Gyroscope: Measures angular velocity.
Magnetometer: Measures the angle relative to magnetic north.
IMU (Inertial Measurement Unit): Combines accelerometer, gyroscope, and sometimes magnetometer (9DOF - 9 Degrees of Freedom).

1.2. Sensors for Localization (Exteroceptive)

These sensors provide information about the environment:

Camera (RGB): Captures images (spectral responses projected onto an image plane).
Stereo Camera: Two cameras for depth perception.
RGBD Camera: Captures both color (RGB) and depth (D) information (e.g., Kinect, RealSense).
Lidar: Uses laser pulses to measure distances to surrounding objects.
Sonar: Uses sound waves to measure distances.
Radar: Uses radio waves to detect objects and measure their distance and velocity.
Satellite Navigation (GPS/GNSS): Provides absolute position estimates.
UWB (Ultra Wideband Radio): Uses radio signals for precise localization, often with fixed beacons (also referred to as “2D markers” in the lecture).

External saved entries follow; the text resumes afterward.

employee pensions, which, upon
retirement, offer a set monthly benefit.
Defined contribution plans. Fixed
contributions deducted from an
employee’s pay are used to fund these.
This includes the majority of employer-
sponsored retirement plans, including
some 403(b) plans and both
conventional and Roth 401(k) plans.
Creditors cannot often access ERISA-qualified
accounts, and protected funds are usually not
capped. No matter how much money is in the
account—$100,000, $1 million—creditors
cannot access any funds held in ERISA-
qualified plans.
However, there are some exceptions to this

2. Localization Problem Definition

The localization problem is formally defined as follows:

States: x_0, x_1, ..., x_t ∈ R^n (typically 2D robot poses in this lecture, so n=2 for position only, or n=3 if orientation is included. Later, we’ll extend this to SE(2)). These are the unknowns we want to estimate.
Actions: u_1, ..., u_t ∈ R^m. These are control inputs or commands given to the robot (e.g., desired velocity, steering angle). They are generated by an external source.
Measurements: z_1, ..., z_t ∈ R^k. Sensor readings from various sensors.
Unknown The position of the robot and/or location of the landmarks.
Goal: Find the MAP estimate of the states given the measurements and actions.

MAP Estimate:

The MAP estimate is the state x* that maximizes the posterior probability:

x* = arg max_x  p(x | z, u)

where:

x represents the sequence of states x_0, ..., x_t.
z represents the sequence of measurements z_1, ..., z_t.
u represents the sequence of actions u_1, ..., u_t.

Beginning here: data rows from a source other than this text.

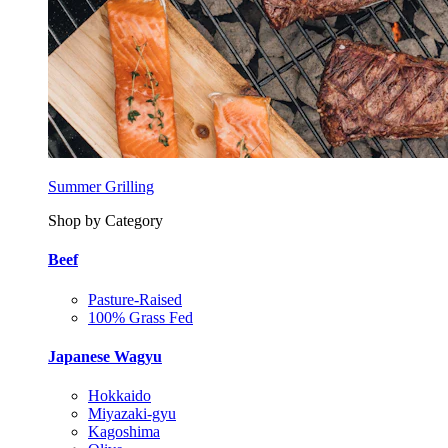
Summer Grilling
Shop by Category
Beef
Pasture-Raised
100% Grass Fed
Japanese Wagyu
Hokkaido
Miyazaki-gyu
Kagoshima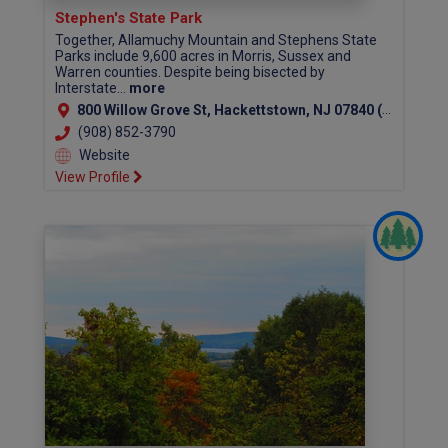
Stephen's State Park
Together, Allamuchy Mountain and Stephens State
Parks include 9,600 acres in Morris, Sussex and
Warren counties. Despite being bisected by
Interstate...
more
800 Willow Grove St, Hackettstown, NJ 07840 (Warren County)
(908) 852-3790
Website
View Profile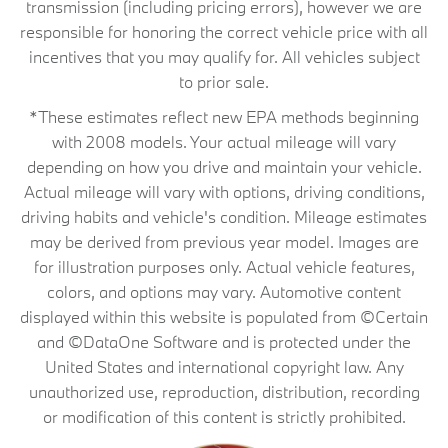
transmission (including pricing errors), however we are
responsible for honoring the correct vehicle price with all
incentives that you may qualify for. All vehicles subject
to prior sale.
*These estimates reflect new EPA methods beginning
with 2008 models. Your actual mileage will vary
depending on how you drive and maintain your vehicle.
Actual mileage will vary with options, driving conditions,
driving habits and vehicle's condition. Mileage estimates
may be derived from previous year model. Images are
for illustration purposes only. Actual vehicle features,
colors, and options may vary. Automotive content
displayed within this website is populated from ©Certain
and ©DataOne Software and is protected under the
United States and international copyright law. Any
unauthorized use, reproduction, distribution, recording
or modification of this content is strictly prohibited.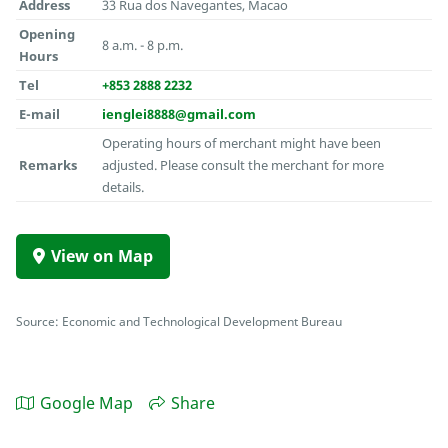
Address
33 Rua dos Navegantes, Macao
Opening
8 a.m. - 8 p.m.
Hours
Tel
+853 2888 2232
E-mail
ienglei8888@gmail.com
Operating hours of merchant might have been
Remarks
adjusted. Please consult the merchant for more
details.
View on Map
Source: Economic and Technological Development Bureau
Google Map
Share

Using Bayes’ theorem, and due to conditional independence, this can be rewritten (up to a proportionality constant) as:

x* = arg max_{x_0...x_t}  p(x_0, ..., x_t | z_1, ..., z_t, u_1, ..., u_t)
   ∝ arg max_{x_0...x_t}  p(x_0, ..., x_t, z_1, ..., z_t, u_1, ..., u_t)

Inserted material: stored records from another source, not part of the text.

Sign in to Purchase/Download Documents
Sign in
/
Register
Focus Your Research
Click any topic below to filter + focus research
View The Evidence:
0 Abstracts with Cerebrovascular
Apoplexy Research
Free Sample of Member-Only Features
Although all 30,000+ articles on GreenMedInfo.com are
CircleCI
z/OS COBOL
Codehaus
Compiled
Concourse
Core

3. Localization with GPS and Prior Pose (Simple Example)

This section introduces a simplified example:

Estimating robot position (x_1) given a GPS measurement (z_1^{GPS}) and a prior on the initial position (x_0).

x_1* = arg max_{x_1} p(x_1 | z_1^{GPS}, x_0)

Using Bayes’ theorem and assuming Gaussian prior and likelihood:

x_1* = arg max_{x_1}  N(z_1^{GPS}; x_1, Σ_{GPS}) * N(x_1; x_0, Σ_0)

Where:

N(μ, Σ): Gaussian distribution (mean μ, covariance Σ).
Σ_{GPS}: GPS measurement covariance.
Σ_0: prior covariance.
Further assuming Σ_{GPS} = Σ_0 = [[1, 0], [0, 1]] (equal and isotropic uncertainty), the optimization becomes a least-squares problem:

x_1* = arg min_{x_1}  ||x_1 - z_1^{GPS}||^2 + ||x_1 - x_0||^2

Factor Graph Representation: Two unary factors:

x_1 to z_1^{GPS} (GPS likelihood).
x_1 to x_0 (prior).

      ||x_1 - x_0||^2
        |
        x_1
        |
      ||x_1 - z_1^{GPS}||^2

Mechanical Analogy (Springs): The core intuition.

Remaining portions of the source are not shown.